Subsequently, the conference server 13a transmits the authentication result determined in steps S310 and S311 to the HMD 1a in step S312a and to the HMD 1b in step S312b. In a case where the authentication result received in step S312a is authentication success, the HMD 1a performs processing to continue the participation in the conference. Also, in a case where the authentication result is authentication failure, the HMD 1a performs processing to cancel the participation in the conference (step S313). Meanwhile, the HMD 1b performs processing to notify the user 5b of the authentication result received in step S312b through its display 45, speaker 51, or the like (step S314).

Main Effects in Second Embodiment

As described above, similarly to the first embodiment, use of the method according to the second embodiment typically enables an improvement in the security of the HMD. In particular, it is possible to prevent a malicious user from participating in the teleconference. Namely, since a malicious user is required to pass the biometric authentication based on the tomographic data TD, it is difficult to impersonate a legitimate user even when deepfake technology is used. From these results, it is possible to prevent the leakage of various types of confidential information acquirable through the HMD during the conference.

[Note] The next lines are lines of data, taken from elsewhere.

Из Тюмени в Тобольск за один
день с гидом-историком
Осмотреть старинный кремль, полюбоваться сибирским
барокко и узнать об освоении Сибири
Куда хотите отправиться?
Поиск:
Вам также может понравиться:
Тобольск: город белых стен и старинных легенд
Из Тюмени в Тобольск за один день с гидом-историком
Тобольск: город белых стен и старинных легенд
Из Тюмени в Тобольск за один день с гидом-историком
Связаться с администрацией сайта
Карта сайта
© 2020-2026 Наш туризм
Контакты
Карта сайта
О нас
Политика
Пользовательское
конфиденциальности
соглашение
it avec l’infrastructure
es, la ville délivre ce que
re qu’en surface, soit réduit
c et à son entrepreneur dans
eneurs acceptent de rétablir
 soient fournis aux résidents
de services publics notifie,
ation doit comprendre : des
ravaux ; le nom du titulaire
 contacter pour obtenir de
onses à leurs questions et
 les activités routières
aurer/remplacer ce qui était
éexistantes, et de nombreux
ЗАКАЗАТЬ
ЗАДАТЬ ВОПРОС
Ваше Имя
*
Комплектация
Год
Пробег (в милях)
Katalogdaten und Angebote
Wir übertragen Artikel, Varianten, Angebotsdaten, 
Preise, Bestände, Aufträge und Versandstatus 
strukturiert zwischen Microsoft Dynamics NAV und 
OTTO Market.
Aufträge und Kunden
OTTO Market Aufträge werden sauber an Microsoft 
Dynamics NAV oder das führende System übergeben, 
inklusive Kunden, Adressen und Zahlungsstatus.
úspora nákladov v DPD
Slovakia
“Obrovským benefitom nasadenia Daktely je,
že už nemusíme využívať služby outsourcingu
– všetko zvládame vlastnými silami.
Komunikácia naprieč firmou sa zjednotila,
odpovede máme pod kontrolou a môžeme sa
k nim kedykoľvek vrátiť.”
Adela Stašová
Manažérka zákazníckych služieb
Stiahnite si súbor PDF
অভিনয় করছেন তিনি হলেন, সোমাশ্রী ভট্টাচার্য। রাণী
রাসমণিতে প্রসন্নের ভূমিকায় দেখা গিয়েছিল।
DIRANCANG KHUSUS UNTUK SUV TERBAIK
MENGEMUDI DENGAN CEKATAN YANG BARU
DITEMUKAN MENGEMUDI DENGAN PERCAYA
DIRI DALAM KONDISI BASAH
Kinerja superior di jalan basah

Third Embodiment Application Example to Shopping System

FIG. 11 is a schematic diagram illustrating an exemplary configuration and an exemplary operation of main parts in a case of application to a shopping system, in an authentication system according to the third embodiment of the present invention. A shopping system (authentication system) 10b illustrated in FIG. 11 includes the HMD 1, a payment server (authentication server) 13b, the communication network 12, a shopping server 65, and a self-checkout machine 66. The HMD 1 is mounted on the user (customer) 5.

The payment server 13b, the shopping server 65, and the self-checkout machine 66 are mutually connected through the communication network 12. The self-checkout machine 66 includes a wireless communicator that performs wireless communication with the HMD 1. The shopping server 65 is, for example, a server of a shopping company and manages the entirety of the shopping system 10b in addition to managing the self-checkout machine 66. The payment server (authentication server) 13b is, for example, a server of a credit-card company.

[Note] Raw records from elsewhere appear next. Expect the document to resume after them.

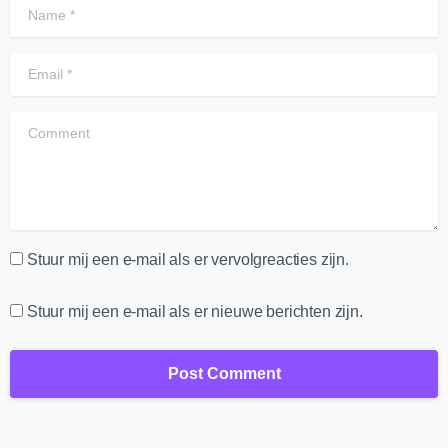
Name
*
Email
*
Comment
Stuur mij een e-mail als er vervolgreacties zijn.
Stuur mij een e-mail als er nieuwe berichten zijn.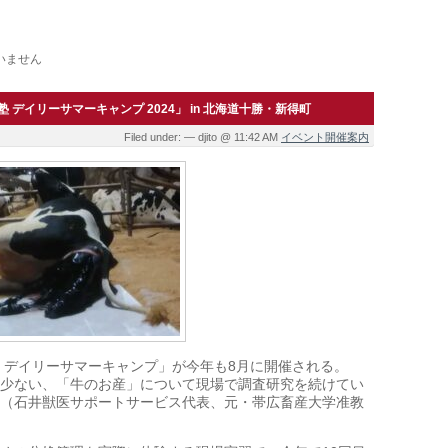
いません
 デイリーサマーキャンプ 2024」 in 北海道十勝・新得町
Filed under: — djito @ 11:42 AM
イベント開催案内
 デイリーサマーキャンプ」が今年も8月に開催される。
少ない、「牛のお産」について現場で調査研究を続けてい
（石井獣医サポートサービス代表、元・帯広畜産大学准教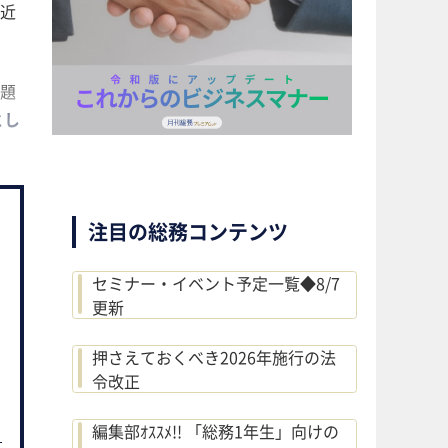
近
題
とし
注目の総務コンテンツ
セミナー・イベント予定一覧◆8/7
更新
押さえておくべき2026年施行の法
令改正
編集部ｵｽｽﾒ!! 「総務1年生」向けの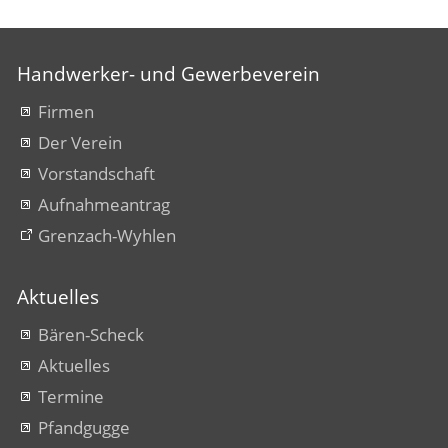
Handwerker- und Gewerbeverein
Firmen
Der Verein
Vorstandschaft
Aufnahmeantrag
Grenzach-Wyhlen
Aktuelles
Bären-Scheck
Aktuelles
Termine
Pfandgugge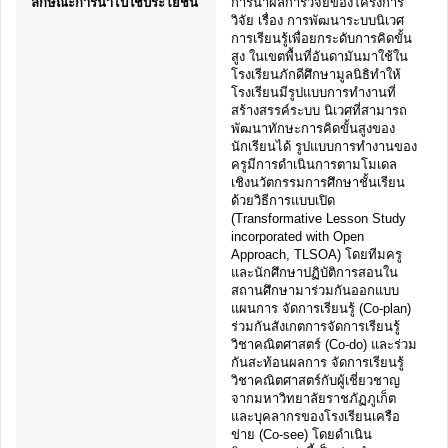
ลักษณะการนำไปใช้ประโยชน์
การนำผลการวิจัยของโครงการ
วิจัย เรื่อง การพัฒนาระบบนิเวศ
การเรียนรู้เพื่อยกระดับการคิดขั้น
สูง ในเขตพื้นที่อันดามันมาใช้ใน
โรงเรียนภักดีศึกษามูลนิธิทำให้
โรงเรียนมีรูปแบบการทำงานที่
สร้างสรรค์ระบบ นิเวศที่สามารถ
พัฒนาทักษะการคิดขั้นสูงของ
นักเรียนได้ รูปแบบการทำงานของ
ครูมีการดำเนินการตามโมเดล
เชิงนวัตกรรมการศึกษาชั้นเรียน
ด้วยวิธีการแบบเปิด
(Transformative Lesson Study
incorporated with Open
Approach, TLSOA) โดยทีมครู
และนักศึกษาปฏิบัติการสอนใน
สถานศึกษามาร่วมกันออกแบบ
แผนการ จัดการเรียนรู้ (Co-plan)
ร่วมกันสังเกตการจัดการเรียนรู้
วิชาคณิตศาสตร์ (Co-do) และร่วม
กันสะท้อนผลการ จัดการเรียนรู้
วิชาคณิตศาสตร์กับผู้เชี่ยวชาญ
จากมหาวิทยาลัยราชภัฏภูเก็ต
และบุคลากรของโรงเรียนเครือ
ข่าย (Co-see) โดยดำเนิน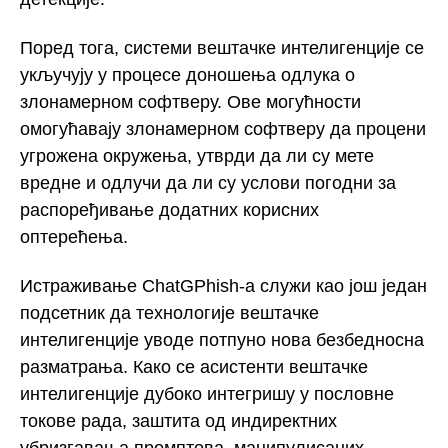
Поред тога, системи вештачке интелигенције се
укључују у процесе доношења одлука о
злонамерном софтверу. Ове могућности
омогућавају злонамерном софтверу да процени
угрожена окружења, утврди да ли су мете
вредне и одлучи да ли су услови погодни за
распоређивање додатних корисних
оптерећења.
Истраживање ChatGPhish-а служи као још један
подсетник да технологије вештачке
интелигенције уводе потпуно нова безбедносна
разматрања. Како се асистенти вештачке
интелигенције дубоко интегришу у пословне
токове рада, заштита од индиректних
убризгавања промптова, манипулисаних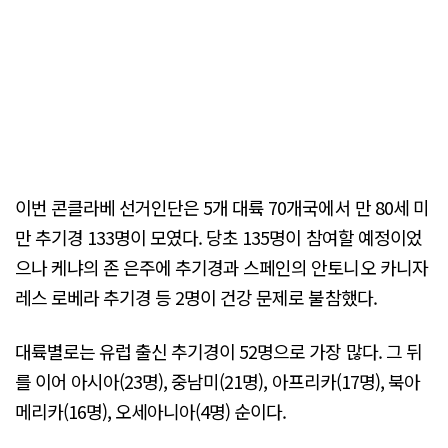
이번 콘클라베 선거인단은 5개 대륙 70개국에서 만 80세 미
만 추기경 133명이 모였다. 당초 135명이 참여할 예정이었
으나 케냐의 존 은주에 추기경과 스페인의 안토니오 카니자
레스 로베라 추기경 등 2명이 건강 문제로 불참했다.
대륙별로는 유럽 출신 추기경이 52명으로 가장 많다. 그 뒤
를 이어 아시아(23명), 중남미(21명), 아프리카(17명), 북아
메리카(16명), 오세아니아(4명) 순이다.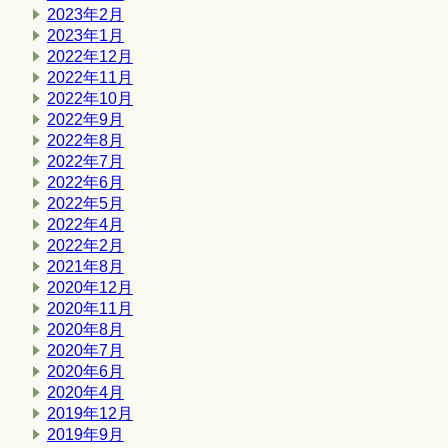
2023年2月
2023年1月
2022年12月
2022年11月
2022年10月
2022年9月
2022年8月
2022年7月
2022年6月
2022年5月
2022年4月
2022年2月
2021年8月
2020年12月
2020年11月
2020年8月
2020年7月
2020年6月
2020年4月
2019年12月
2019年9月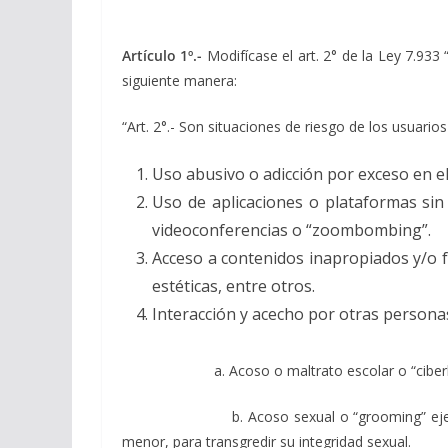
Artículo 1º.-
Modifícase el art. 2° de la Ley 7.93
siguiente manera:
“Art. 2°.- Son situaciones de riesgo de los usuar
Uso abusivo o adicción por exceso en el
Uso de aplicaciones o plataformas sin
videoconferencias o “zoombombing”.
Acceso a contenidos inapropiados y/o fa
estéticas, entre otros.
Interacción y acecho por otras persona
a. Acoso o maltrato escolar o “ciberbullying” p
b. Acoso sexual o “grooming” ejercido por la
menor, para transgredir su integridad sexual.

In such a configuration, first, the user (customer) 5 selects the items to be purchased and starts credit payment with the self-checkout machine 66. In response to this, the self-checkout machine 66 transmits a payment request to the shopping server 65 (step S401). The payment request includes, for example, the number of a credit card and a passcode. In response to the payment request in step S401, the shopping server 65 transmits a customer authentication request including, for example, the number of the credit card and the passcode to the payment server 13b (step S402).

In response to the customer authentication request in step S402, the payment server 13b identifies the customer and transmits an authentication start command and a separately generated passcode (in this example, “AKASATA”) to the self-checkout machine 66 (step S403). The self-checkout machine 66 displays the passcode in step S403 on its screen. Meanwhile, the user 5 utters the passcode displayed on the screen. In response to this, the HMD 1 performs processing similar to the processing in steps S205 to S207 in FIG. 8 and then transmits passcode audio data and tomographic data TD to the self-checkout machine 66, similarly to step S208. Also, the self-checkout machine 66 transmits the received passcode audio data and tomographic data TD to the payment server 13b (step S404).

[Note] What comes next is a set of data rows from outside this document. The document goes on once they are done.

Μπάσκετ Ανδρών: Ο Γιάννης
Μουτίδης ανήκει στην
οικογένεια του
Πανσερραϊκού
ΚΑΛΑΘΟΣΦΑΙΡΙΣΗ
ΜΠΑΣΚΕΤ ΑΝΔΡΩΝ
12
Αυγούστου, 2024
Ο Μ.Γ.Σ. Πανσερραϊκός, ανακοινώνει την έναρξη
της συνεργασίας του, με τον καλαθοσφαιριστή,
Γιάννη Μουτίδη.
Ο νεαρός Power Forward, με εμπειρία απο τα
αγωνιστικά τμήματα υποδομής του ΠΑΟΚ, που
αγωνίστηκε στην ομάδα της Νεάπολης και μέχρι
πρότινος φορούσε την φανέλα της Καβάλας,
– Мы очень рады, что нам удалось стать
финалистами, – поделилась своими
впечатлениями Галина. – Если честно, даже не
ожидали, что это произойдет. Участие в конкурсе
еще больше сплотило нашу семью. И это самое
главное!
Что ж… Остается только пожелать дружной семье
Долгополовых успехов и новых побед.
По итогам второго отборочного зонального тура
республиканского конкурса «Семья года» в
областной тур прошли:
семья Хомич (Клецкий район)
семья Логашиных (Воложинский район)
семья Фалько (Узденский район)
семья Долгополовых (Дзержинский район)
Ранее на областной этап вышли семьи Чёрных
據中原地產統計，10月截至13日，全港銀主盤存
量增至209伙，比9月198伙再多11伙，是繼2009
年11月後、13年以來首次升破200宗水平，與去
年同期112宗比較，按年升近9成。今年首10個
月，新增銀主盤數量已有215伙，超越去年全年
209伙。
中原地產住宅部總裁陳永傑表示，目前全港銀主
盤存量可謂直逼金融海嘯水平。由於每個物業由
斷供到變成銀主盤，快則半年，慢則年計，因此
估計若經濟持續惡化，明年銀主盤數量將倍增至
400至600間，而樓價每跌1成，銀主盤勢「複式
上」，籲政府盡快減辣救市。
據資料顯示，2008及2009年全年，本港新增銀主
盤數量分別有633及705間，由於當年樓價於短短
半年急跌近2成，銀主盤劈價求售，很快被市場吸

Next, the payment server 13b performs voiceprint authentication based on the passcode audio data and biometric authentication based on the tomographic data TD similarly to steps S209 and S210 in FIG. 8, and transmits an authentication result to the shopping server 65 similarly to step S211 (step S405). In a case where the authentication result received in step S405 is authentication success as a payment result, the shopping server 65 causes the self-checkout machine 66 to complete the payment. Also, in a case where the authentication result is authentication failure, the shopping server 65 causes the self-checkout machine 66 to deny the payment (step S406).

Main Effects in Third Embodiment

As described above, similarly to the first embodiment, use of the method according to the third embodiment typically enables an improvement in the security of the HMD. In particular, it is possible to prevent a malicious user from doing shopping illegally with someone's credit card. Namely, since a malicious user is required to pass the biometric authentication based on the tomographic data TD, it is difficult to impersonate a legitimate user even when deepfake technology is used.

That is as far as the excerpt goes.